Stability of the Family Farm, Theory of the

Stability of the Family Farm, Theory of the

 

a variation of the theory of the stability of the small peasant farm. The theory of the stability of the family farm gained currency in the bourgeois political economy of the advanced capitalist countries, particularly in Europe, chiefly after World War II. Its leading proponents have been the West German agricultural specialists H. Priebe and H. Niehaus and the American economist P. Samuelson. The Social Democrats of Austria, Belgium, West Germany, and Scandinavia subscribe to the theory in their agrarian programs.

The industrialization of agriculture brought about a rapid increase in labor productivity and resulted in a sharp drop in the number of people employed in that sector of the economy; the decrease in the number of hired laborers was particularly marked. Consequently, there emerged a large new stratum of agricultural commodity producers who do not use hired labor, or do so only partly, but who make extensive use of agricultural machinery. Bourgeois economists consider such producers to be family farms.

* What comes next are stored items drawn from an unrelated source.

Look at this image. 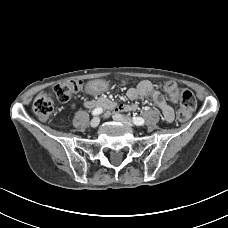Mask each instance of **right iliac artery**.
<instances>
[{
	"mask_svg": "<svg viewBox=\"0 0 228 228\" xmlns=\"http://www.w3.org/2000/svg\"><path fill=\"white\" fill-rule=\"evenodd\" d=\"M102 111H103L102 108L98 107L92 111V115H94V116L99 115L102 113Z\"/></svg>",
	"mask_w": 228,
	"mask_h": 228,
	"instance_id": "1",
	"label": "right iliac artery"
}]
</instances>
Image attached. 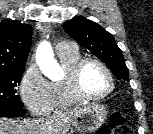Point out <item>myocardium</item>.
I'll list each match as a JSON object with an SVG mask.
<instances>
[{"mask_svg": "<svg viewBox=\"0 0 153 134\" xmlns=\"http://www.w3.org/2000/svg\"><path fill=\"white\" fill-rule=\"evenodd\" d=\"M88 64L98 65L107 74L110 80V87L106 92L99 95H88L83 91L81 86V76L84 68ZM65 82L69 94L78 102L102 100L112 94L116 86L115 77L109 67L103 61L94 57L80 58L67 72Z\"/></svg>", "mask_w": 153, "mask_h": 134, "instance_id": "1", "label": "myocardium"}]
</instances>
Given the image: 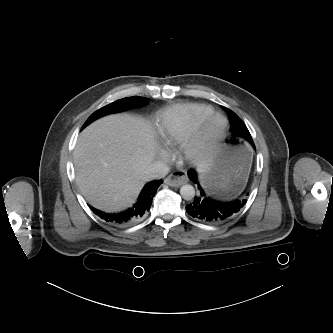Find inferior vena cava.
I'll return each instance as SVG.
<instances>
[{
	"label": "inferior vena cava",
	"instance_id": "inferior-vena-cava-1",
	"mask_svg": "<svg viewBox=\"0 0 333 333\" xmlns=\"http://www.w3.org/2000/svg\"><path fill=\"white\" fill-rule=\"evenodd\" d=\"M169 167L163 162H153L151 163L145 171L144 179L153 180L164 178L169 173Z\"/></svg>",
	"mask_w": 333,
	"mask_h": 333
}]
</instances>
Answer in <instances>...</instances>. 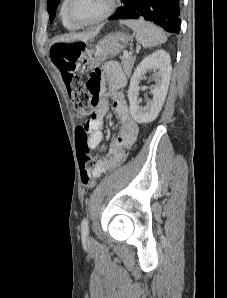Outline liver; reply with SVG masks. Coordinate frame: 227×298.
Instances as JSON below:
<instances>
[{"mask_svg": "<svg viewBox=\"0 0 227 298\" xmlns=\"http://www.w3.org/2000/svg\"><path fill=\"white\" fill-rule=\"evenodd\" d=\"M100 31V28L96 29L93 32L89 33H77V34H69L62 37H58L54 40V42H72V41H89L94 38Z\"/></svg>", "mask_w": 227, "mask_h": 298, "instance_id": "1", "label": "liver"}]
</instances>
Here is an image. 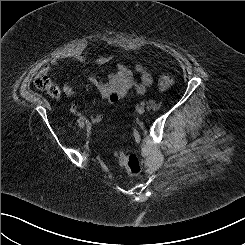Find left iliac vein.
Returning <instances> with one entry per match:
<instances>
[{"label":"left iliac vein","instance_id":"obj_1","mask_svg":"<svg viewBox=\"0 0 245 245\" xmlns=\"http://www.w3.org/2000/svg\"><path fill=\"white\" fill-rule=\"evenodd\" d=\"M137 112L139 114H143L145 112V108L144 107H139V108H137Z\"/></svg>","mask_w":245,"mask_h":245}]
</instances>
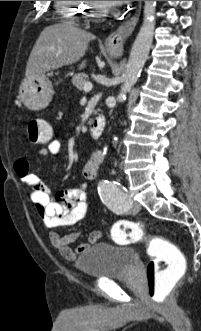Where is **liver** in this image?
Instances as JSON below:
<instances>
[{
	"instance_id": "6515ba94",
	"label": "liver",
	"mask_w": 201,
	"mask_h": 331,
	"mask_svg": "<svg viewBox=\"0 0 201 331\" xmlns=\"http://www.w3.org/2000/svg\"><path fill=\"white\" fill-rule=\"evenodd\" d=\"M96 37L72 22L46 27L38 37L28 58L25 77L43 75L46 71L68 66L79 61L88 43ZM86 66L84 60L79 69Z\"/></svg>"
}]
</instances>
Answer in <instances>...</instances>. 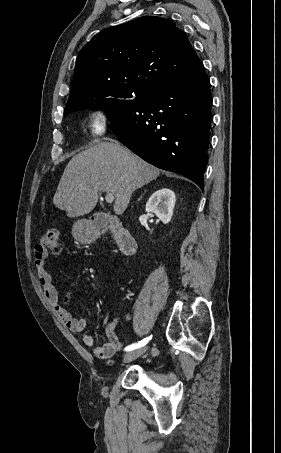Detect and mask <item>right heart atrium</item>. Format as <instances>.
Instances as JSON below:
<instances>
[{
  "mask_svg": "<svg viewBox=\"0 0 281 453\" xmlns=\"http://www.w3.org/2000/svg\"><path fill=\"white\" fill-rule=\"evenodd\" d=\"M110 124V115L104 108H94L89 111L86 128L93 138L102 136ZM90 157L96 158V152H91Z\"/></svg>",
  "mask_w": 281,
  "mask_h": 453,
  "instance_id": "right-heart-atrium-1",
  "label": "right heart atrium"
}]
</instances>
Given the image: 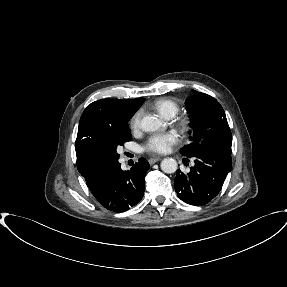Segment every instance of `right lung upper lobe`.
<instances>
[{
  "label": "right lung upper lobe",
  "mask_w": 287,
  "mask_h": 287,
  "mask_svg": "<svg viewBox=\"0 0 287 287\" xmlns=\"http://www.w3.org/2000/svg\"><path fill=\"white\" fill-rule=\"evenodd\" d=\"M144 100L101 99L86 107L75 142L77 168L85 180L102 165L98 157L99 138L112 129L128 124Z\"/></svg>",
  "instance_id": "obj_1"
}]
</instances>
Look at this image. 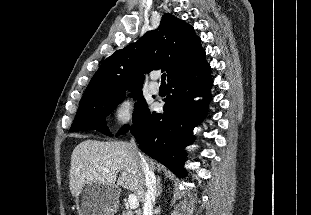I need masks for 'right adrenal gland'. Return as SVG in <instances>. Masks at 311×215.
<instances>
[{
	"mask_svg": "<svg viewBox=\"0 0 311 215\" xmlns=\"http://www.w3.org/2000/svg\"><path fill=\"white\" fill-rule=\"evenodd\" d=\"M160 181L161 179L158 177L157 179V193H156V198L159 197L162 193V187H161V184H160Z\"/></svg>",
	"mask_w": 311,
	"mask_h": 215,
	"instance_id": "1",
	"label": "right adrenal gland"
}]
</instances>
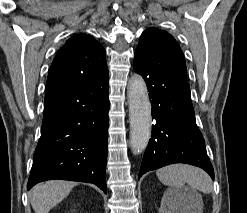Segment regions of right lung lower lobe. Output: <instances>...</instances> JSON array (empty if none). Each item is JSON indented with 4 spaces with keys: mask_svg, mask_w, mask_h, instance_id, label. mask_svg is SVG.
Masks as SVG:
<instances>
[{
    "mask_svg": "<svg viewBox=\"0 0 247 213\" xmlns=\"http://www.w3.org/2000/svg\"><path fill=\"white\" fill-rule=\"evenodd\" d=\"M108 73L45 94L41 137L27 184L63 179L107 192Z\"/></svg>",
    "mask_w": 247,
    "mask_h": 213,
    "instance_id": "1",
    "label": "right lung lower lobe"
}]
</instances>
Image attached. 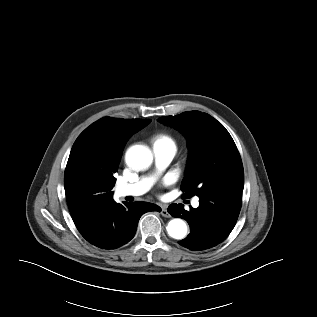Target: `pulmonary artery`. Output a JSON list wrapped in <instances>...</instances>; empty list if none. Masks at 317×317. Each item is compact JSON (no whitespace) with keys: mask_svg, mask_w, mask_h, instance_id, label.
Wrapping results in <instances>:
<instances>
[{"mask_svg":"<svg viewBox=\"0 0 317 317\" xmlns=\"http://www.w3.org/2000/svg\"><path fill=\"white\" fill-rule=\"evenodd\" d=\"M175 152L176 150L173 147L154 144L153 153L157 167L164 169L172 161ZM153 182V177H144L133 183L120 184L116 188V194L119 197L140 196L150 189ZM192 205L195 208L198 207V199H194Z\"/></svg>","mask_w":317,"mask_h":317,"instance_id":"pulmonary-artery-1","label":"pulmonary artery"}]
</instances>
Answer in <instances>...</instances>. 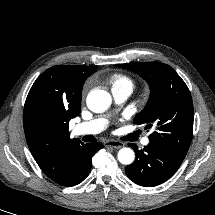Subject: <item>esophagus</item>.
<instances>
[{"label": "esophagus", "instance_id": "esophagus-1", "mask_svg": "<svg viewBox=\"0 0 215 215\" xmlns=\"http://www.w3.org/2000/svg\"><path fill=\"white\" fill-rule=\"evenodd\" d=\"M124 145L125 144L123 142L114 141V140H109V141L105 142V146L113 147L115 149H120V148L124 147Z\"/></svg>", "mask_w": 215, "mask_h": 215}]
</instances>
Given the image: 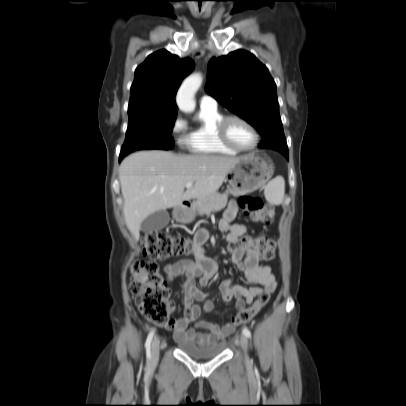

The supporters of the theory of the stability of the family farm argue that the primary productive unit in industrialized agriculture is the highly mechanized enterprise that is operated without hired labor and uses only the labor of the owner and his family. For this reason, they maintain, agriculture is losing its capitalist character, and the antagonism of class interests and the contradictions between small and large enterprises are disappearing.

This argument ignores the fact that the family farms that came into being in the late 1960’s and early 1970’s were established through the impoverishment and absorption of millions of peasant holdings and small farms. The owners of family farms are, for the most part, former small-scale capitalist commodity producers (seePEASANTRY). Some family farms are purely capitalist farms that rely on hired labor. Official American agricultural statistics regard as family farms those farms that use 1.5 hired laborers, a hired laborer being calculated on the basis of the full-time work of one person throughout the year. West German economists consider family farms to be those in which 30–50 percent of the total annual labor input comes from hired labor.

The majority of family farms, which do not, on the whole, use hired labor, are economically unstable. The share of market output that they deliver is steadily declining in comparison to the large capitalist farms. Unable to guarantee the rate of capital accumulation dictated by capitalist competition, increasing numbers of intensively operated, small-scale capitalist farms are falling into the category of small-scale production and going bankrupt. Many of these farms manage to survive only by becoming production units of monopolistic agrarian and industrial conglomerates, which operate on the principle of vertical integration. In this case small-scale capitalist farmers essentially become specialized workers in a vertical monopolistic conglomerate. The trend of development in contemporary capitalist agriculture, therefore, refutes this variation of the theory of the stability of the small peasant farm.